Third, you can see this divide also tracks very much with educational outcomes, as measured by attainment of a bachelors degree. 


As is pretty clear, if you live in deep northwest, you have a college degree or will someday get one. If you live almost anywhere else, you don't. This is pretty obviously a big problem for those of us interested in seeing a large portion of the population receiving a high quality education. But in an economy where low-skill labor jobs are increasingly disappearing (highly recommended link, by the way), this is pretty clearly a major economic problem too. Matt Yglesias also recognizes in his book that the disparity in educational outcomes implies that some people currently are receiving a high-quality education. Which raises the question of why poor families don't just move to the areas where the best educational opportunity is. Well, as you might have guessed, it's because the rent is too damn high:
Many parents, of course, do relocate. It's common for affluent young couples to move out to the suburbs when their children reach appropriate age. "Everyone knows" that poor families can't afford to do this. But we only rarely ask why it is that poor families can't afford to move to nice suburbs. It's not because construction costs are higher in the suburbs. It's because it's frequently illegal to build the kind of dense apartment buildings that could accomodate lower-income families.
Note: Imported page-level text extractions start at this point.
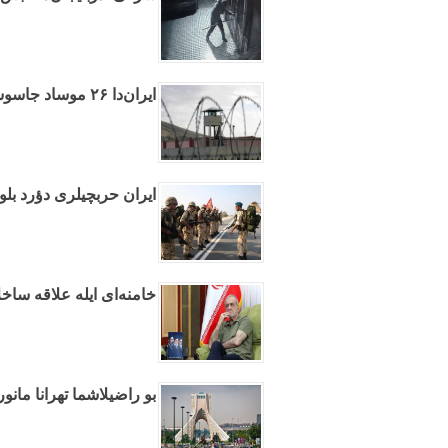
ایران‌دا ۲۶ موساد جاسوسو حبس ائدیلدی
ایران حربچیلری دؤرد بلوج
خامنه‌ای ایله علاقه ساخ
بو راضیلاشما تهرانا مانو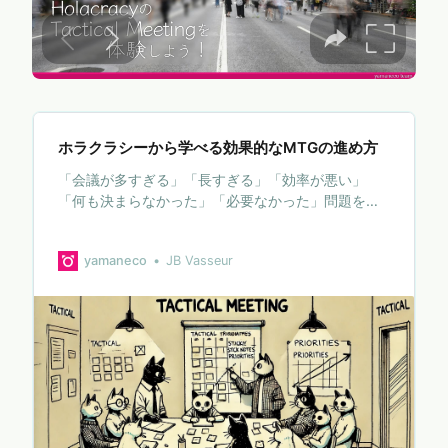
ホラクラシーから学べる効果的なMTGの進め方
「会議が多すぎる」「長すぎる」「効率が悪い」
「何も決まらなかった」「必要なかった」問題をホ
ラクラシーのタクティカル・ミーティングのエッセ
ンスで解決してみませんか？
yamaneco
JB Vasseur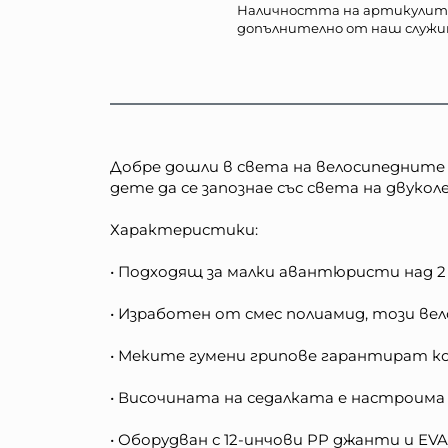
Наличността на артикулит
допълнително от наш служи
Добре дошли в света на велосипедните 
дете да се запознае със света на двуко
Характеристики:
• Подходящ за малки авантюристи над 2 
• Изработен от смес полиамид, този вел
• Меките гумени грипове гарантират ко
• Височината на седалката е настроима 
• Оборудван с 12-инчови PP джанти и EVA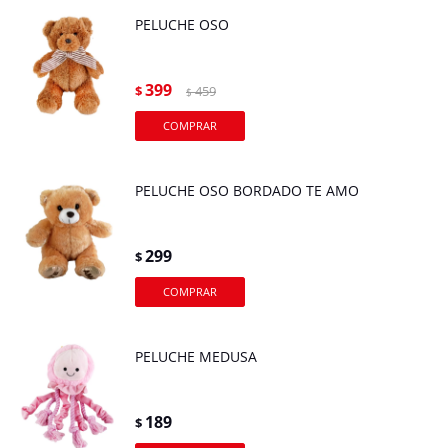
PELUCHE OSO
399
$
459
$
PELUCHE OSO BORDADO TE AMO
299
$
PELUCHE MEDUSA
189
$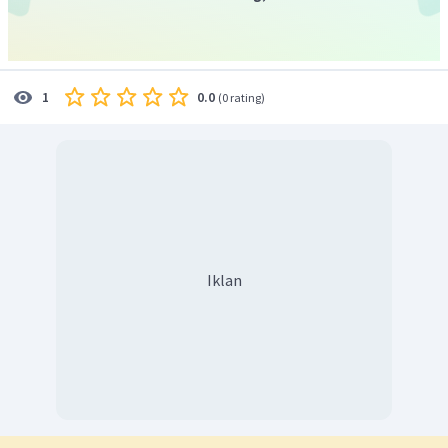
0.0
1
(
0 rating
)
Iklan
This is all just to say that for all the bluster today about the importance of school choice, education reforms often focus on increasing choice by increasing the supply of schools available to students, especially to those attending the worst schools. But, in addition to building charter schools at a dizzying pace, much of which often allows sub-par quality charter schools to enter the market, education reformers might take a second look at the promise of increasing choice by promoting density.